Curious to know more, I asked Anamika why the bill was being contested in India by the nation’s multiple religious groups. India currently does not have a common civil code, but allows various religious communities to operate based on their own personal laws. This proposed marriage bill seeks to make an amendment to the various laws followed by religious communities as well, and has therefore invited opposition. Most of the protest has to do with the fact that the bill encroaches upon the rights of religious communities, and not so much with the bill being an incomplete solution to a structural problem. One thing in particular that Anamika did highlight, was the implicit saviour-complex this latest marriage bill seemed have. Given the current BJP’s strong pro-Hindu stance, there has been speculation that this bill echoes colonial-era white-saviourism, and promotes the idea that ‘privileged’ Hindu men are here to rescue women from religious minority groups, who are otherwise subject to ‘unfortunate’ fates.
On a personal front, I had also been hearing a lot about the increase in child marriage rates during the COVID-19 pandemic. Families who were faced with more financial hardship due to the pandemic saw child marriage as a way out of their predicament, for the same reasons explained earlier. I asked Anamika whether or not the timely introduction of this bill in an effort to push child marriage numbers down is a mere coincidence. While Anamika said she did not feel she could comment on this, she reiterated that this bill lacked the proper structural change needed to make a real difference. As stated before, it has certainly been pushed into the limelight as a way to accomplish quick goals on paper.
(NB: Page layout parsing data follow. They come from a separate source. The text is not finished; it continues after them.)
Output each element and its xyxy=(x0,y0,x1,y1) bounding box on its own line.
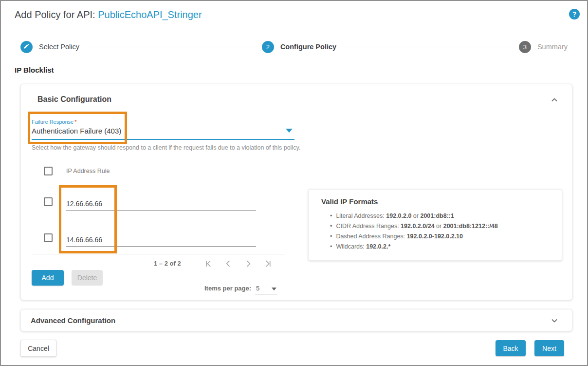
pagination-range-label: 1 – 2 of 2 xyxy=(154,260,181,267)
required-asterisk: * xyxy=(74,119,76,125)
expand-down-icon[interactable] xyxy=(550,316,559,326)
first-page-icon[interactable] xyxy=(203,259,213,269)
step-2-circle[interactable]: 2 xyxy=(262,41,274,53)
list-item: CIDR Address Ranges: 192.0.2.0/24 or 200… xyxy=(330,221,498,231)
table-divider xyxy=(32,183,285,183)
wizard-stepper: Select Policy 2 Configure Policy 3 Summa… xyxy=(20,40,568,53)
items-per-page-value: 5 xyxy=(256,285,259,292)
api-name: PublicEchoAPI_Stringer xyxy=(98,9,202,20)
advanced-configuration-panel[interactable]: Advanced Configuration xyxy=(20,309,572,331)
list-item: Dashed Address Ranges: 192.0.2.0-192.0.2… xyxy=(330,231,498,242)
valid-ip-formats-list: Literal Addresses: 192.0.2.0 or 2001:db8… xyxy=(330,211,498,252)
advanced-configuration-title: Advanced Configuration xyxy=(31,316,115,325)
items-per-page-select[interactable]: 5 xyxy=(255,284,277,294)
pencil-icon xyxy=(23,43,30,51)
items-per-page: Items per page: 5 xyxy=(204,284,277,294)
dropdown-caret-icon[interactable] xyxy=(286,129,293,133)
select-all-checkbox[interactable] xyxy=(44,167,53,175)
list-item: Wildcards: 192.0.2.* xyxy=(330,242,498,252)
row-2-checkbox[interactable] xyxy=(44,233,53,242)
step-1-circle[interactable] xyxy=(20,41,33,53)
table-divider xyxy=(32,254,285,254)
step-1-label[interactable]: Select Policy xyxy=(39,43,79,51)
page-title-prefix: Add Policy for API: xyxy=(15,9,95,20)
ip-address-rule-column-header: IP Address Rule xyxy=(66,168,110,174)
step-3-circle[interactable]: 3 xyxy=(519,41,531,53)
back-button[interactable]: Back xyxy=(496,340,526,356)
items-per-page-label: Items per page: xyxy=(204,284,251,292)
valid-ip-formats-title: Valid IP Formats xyxy=(321,197,378,206)
stepper-connector xyxy=(86,47,255,47)
stepper-connector xyxy=(343,47,512,47)
delete-button[interactable]: Delete xyxy=(72,270,103,286)
cancel-button[interactable]: Cancel xyxy=(20,340,56,357)
ip-rule-input-2[interactable] xyxy=(66,233,256,247)
collapse-up-icon[interactable] xyxy=(550,95,559,105)
add-policy-page: Add Policy for API: PublicEchoAPI_String… xyxy=(0,0,588,366)
policy-name-heading: IP Blocklist xyxy=(15,66,54,74)
step-2-label: Configure Policy xyxy=(280,43,336,51)
add-button[interactable]: Add xyxy=(32,270,64,286)
table-divider xyxy=(32,220,285,220)
row-1-checkbox[interactable] xyxy=(44,197,53,206)
previous-page-icon[interactable] xyxy=(223,259,233,269)
last-page-icon[interactable] xyxy=(263,259,273,269)
list-item: Literal Addresses: 192.0.2.0 or 2001:db8… xyxy=(330,211,498,221)
step-3-label: Summary xyxy=(537,43,568,51)
failure-response-helper-text: Select how the gateway should respond to… xyxy=(32,144,300,151)
dropdown-caret-icon xyxy=(272,288,276,290)
next-page-icon[interactable] xyxy=(243,259,253,269)
paginator xyxy=(203,259,273,269)
next-button[interactable]: Next xyxy=(534,340,564,356)
failure-response-select[interactable]: Authentication Failure (403) xyxy=(32,127,121,135)
ip-rule-input-1[interactable] xyxy=(66,197,256,211)
basic-configuration-title: Basic Configuration xyxy=(37,95,111,104)
basic-configuration-panel: Basic Configuration Failure Response* Au… xyxy=(20,84,572,300)
failure-response-underline xyxy=(32,139,294,140)
valid-ip-formats-panel: Valid IP Formats Literal Addresses: 192.… xyxy=(308,189,562,261)
help-icon[interactable]: ? xyxy=(569,9,580,19)
page-title: Add Policy for API: PublicEchoAPI_String… xyxy=(15,9,202,20)
failure-response-label: Failure Response* xyxy=(32,119,77,125)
Anamika provided an interesting insight into the Modi government’s other gender equality project, the Beti Bachao, Beti Padhao program. The name of this scheme, which roughly translate from Hindi to “save girl children and educate girl children”, is exactly as the name suggests: improve welfare services for girls in India and discourage regressive practices like female infanticide. However, what shocked me to know was that nearly 80% of the program’s funding has been used only for marketing and publicity. The remaining, just above 20%, has actually been towards implementation.
Therefore, there certainly exists a certain history when it comes to actual implementation of legislation or policy. As Anamika rightly pointed out before, laws and policies are nothing without changes made on the ground. If the aim of this bill is to extend legal marriage age so that women are better able to avail of education opportunities and health benefits, what infrastructural changes are being made to make sure this law is actually effective? For instance, how does it ensure that young women and girls have access to education or job opportunities? How many of them can avail of a functional health system for sexual and reproductive health services? It seems no one is really considering these very important conditions for this bill to even have a sustainable effect. The biggest irony of all is that India seems to be leading into this development by electing men in positions of power to decide what is best for women and girls in the nation- the committee formed to discuss this bill has 30 male parliament members and 1 female parliament member. Unfortunately, it still seems that true gender equality will still be a journey of two steps back for every one step forward.